Digital rails – a key advantage

ASEAN is already among the fastest adopters of real-time payments, e-wallets and digital banking. That matters because it turns digital from a ‘start-up story’ into a ‘macro story’: higher SME productivity, deeper financial inclusion, better tax collection, and smoother cross-border trade and tourism spend.

ASEAN’s digital economy is expected to be worth an estimated $2 trillion USD by 2030. 

Its young, digitally native demographics, powered by some of the world’s largest “super apps” - make this a demand story as much as a technology story.

Hence, payments interoperability and digital trade standards are a key advantage. Reducing friction, widening markets for smaller firms, and helping convert rising incomes into formal, financeable economic activity.

Vietnam’s role

Vietnam is well placed – but only if it treats this moment as a mandate to move faster, coordinate better and deliver consistently.

Vietnam’s economic re-acceleration has been striking. GDP growth reached 8.02% in 2025 – the fastest among the ASEAN-6. FDI inflows of USD38.42bn in 2025 tell their own story: global manufacturers are voting with their capital, drawn by Vietnam’s competitive costs, its deepening electronics and ICT supply chain, and its privileged access to major markets via CPTPP and RCEP.

Across the region, the next wave is higher-value, not just lower-cost: electronics and semiconductors, renewable energy, and digital infrastructure powering the AI transition. ASEAN’s data centre supply has surged, and Vietnam’s position at the heart of global electronics supply chains, with semiconductors and ICT hardware comprising over 30% of merchandise exports, gives it a natural entry point into the next phase of digital infrastructure build-out. Done well, this becomes backbone infrastructure for AI workloads, cloud adoption and productivity gains across the economy.
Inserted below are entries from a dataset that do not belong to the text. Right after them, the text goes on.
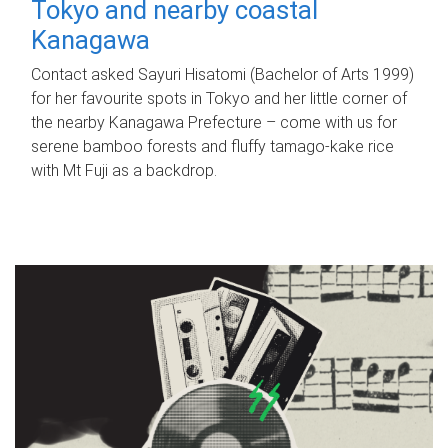
Tokyo and nearby coastal
Kanagawa
Contact asked Sayuri Hisatomi (Bachelor of Arts 1999)
for her favourite spots in Tokyo and her little corner of
the nearby Kanagawa Prefecture – come with us for
serene bamboo forests and fluffy tamago-kake rice
with Mt Fuji as a backdrop.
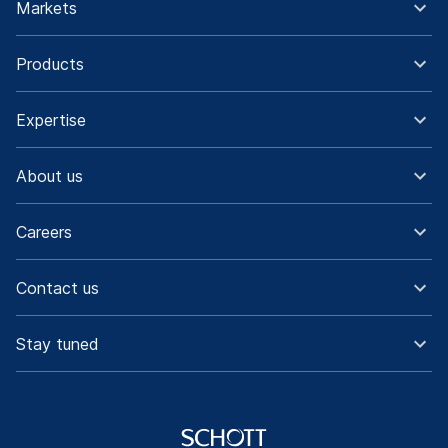
Markets
Products
Expertise
About us
Careers
Contact us
Stay tuned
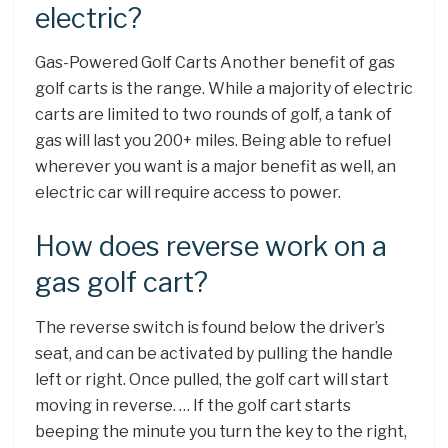
electric?
Gas-Powered Golf Carts Another benefit of gas
golf carts is the range. While a majority of electric
carts are limited to two rounds of golf, a tank of
gas will last you 200+ miles. Being able to refuel
wherever you want is a major benefit as well, an
electric car will require access to power.
How does reverse work on a
gas golf cart?
The reverse switch is found below the driver’s
seat, and can be activated by pulling the handle
left or right. Once pulled, the golf cart will start
moving in reverse. … If the golf cart starts
beeping the minute you turn the key to the right,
ASEAN has complementary renewable energy strengths: hydro, geothermal, wind and solar, and Vietnam has already demonstrated what rapid renewable deployment can achieve: a boom in solar and wind capacity that transformed the country’s power mix within a decade. The challenge now is grid stability and cross-border connectivity. The ASEAN Power Grid is the mechanism that can turn Vietnam’s renewable surplus into a regional asset. Energy that stays siloed stays expensive; energy that flows across borders becomes a source of competitive advantage for the whole system.

Integration and domestic reform

ASEAN integration has been discussed for decades, yet investors still price countries first and the region second. Over the next five years, domestic reforms will likely dominate outcomes: governance, rule of law, fiscal credibility and regulatory consistency.

But integration is the multiplier. The practical sequence is: get the basics right at home (predictability, speed, transparency); Scale through regional anchors (ASEAN, RCEP, ACFTA 3.0 and bilateral corridors) so firms can operate across borders with less friction.

This includes interoperable payments, streamlined customs, shared standards for digital trade, and cross-border infrastructure that reduces logistics costs. These are the changes that don’t always make headlines – but they change investment committees’ minds.

ASEAN’s next advantages

ASEAN’s resilience story is no longer just about attracting factories; it’s about building a home-grown consumption and demand cycle that lets the region absorb shocks. ASEAN-as-a-system ultimately means competing on reliability and capability, not just cost.

In a world where supply chains are being redrawn and capital is choosing quality over hype, that’s how an inflection point becomes a step-change - and how national growth becomes a network for “ASEAN buys ASEAN.”